### What you are asked to do
What lines in the records below include the word "press"? Return each one.

### Data for this task
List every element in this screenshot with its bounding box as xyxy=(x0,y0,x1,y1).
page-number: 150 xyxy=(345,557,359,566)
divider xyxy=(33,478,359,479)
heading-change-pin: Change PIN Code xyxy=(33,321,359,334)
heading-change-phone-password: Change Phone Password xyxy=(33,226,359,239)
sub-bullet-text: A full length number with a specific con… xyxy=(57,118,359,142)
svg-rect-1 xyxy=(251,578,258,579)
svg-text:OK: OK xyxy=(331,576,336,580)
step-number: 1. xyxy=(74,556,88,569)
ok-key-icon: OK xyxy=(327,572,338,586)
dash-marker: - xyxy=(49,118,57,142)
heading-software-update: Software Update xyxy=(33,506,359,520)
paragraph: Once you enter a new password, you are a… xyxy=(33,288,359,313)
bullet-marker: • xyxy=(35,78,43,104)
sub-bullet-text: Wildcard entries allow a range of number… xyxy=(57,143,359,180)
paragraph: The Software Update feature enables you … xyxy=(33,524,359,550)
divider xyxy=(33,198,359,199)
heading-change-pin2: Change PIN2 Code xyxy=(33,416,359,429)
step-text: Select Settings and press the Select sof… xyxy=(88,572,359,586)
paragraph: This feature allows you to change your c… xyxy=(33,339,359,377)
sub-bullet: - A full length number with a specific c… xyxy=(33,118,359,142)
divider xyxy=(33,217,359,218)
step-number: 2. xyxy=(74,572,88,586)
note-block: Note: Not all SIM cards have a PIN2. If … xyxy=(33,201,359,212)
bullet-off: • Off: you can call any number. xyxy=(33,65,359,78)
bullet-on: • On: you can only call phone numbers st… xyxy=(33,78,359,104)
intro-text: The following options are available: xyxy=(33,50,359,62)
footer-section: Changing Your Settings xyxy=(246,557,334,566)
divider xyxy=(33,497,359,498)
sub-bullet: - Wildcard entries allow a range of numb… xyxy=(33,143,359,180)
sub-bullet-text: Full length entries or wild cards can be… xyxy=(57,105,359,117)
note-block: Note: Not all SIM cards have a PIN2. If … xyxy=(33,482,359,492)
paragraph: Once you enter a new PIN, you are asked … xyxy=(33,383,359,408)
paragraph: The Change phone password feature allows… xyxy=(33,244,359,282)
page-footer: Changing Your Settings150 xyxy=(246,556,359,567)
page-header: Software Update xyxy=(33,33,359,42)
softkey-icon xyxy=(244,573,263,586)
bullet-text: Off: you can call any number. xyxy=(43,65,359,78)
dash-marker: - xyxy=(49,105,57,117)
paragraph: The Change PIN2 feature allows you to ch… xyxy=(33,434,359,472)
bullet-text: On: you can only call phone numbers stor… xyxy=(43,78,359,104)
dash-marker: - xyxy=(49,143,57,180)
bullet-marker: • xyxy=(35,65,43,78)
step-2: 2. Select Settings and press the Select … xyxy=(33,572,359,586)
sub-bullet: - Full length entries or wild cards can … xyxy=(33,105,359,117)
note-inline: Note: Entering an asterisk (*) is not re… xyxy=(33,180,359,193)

### Finished task
step-text: Select Settings and press the Select sof… xyxy=(88,572,359,586)
step-2: 2. Select Settings and press the Select … xyxy=(33,572,359,586)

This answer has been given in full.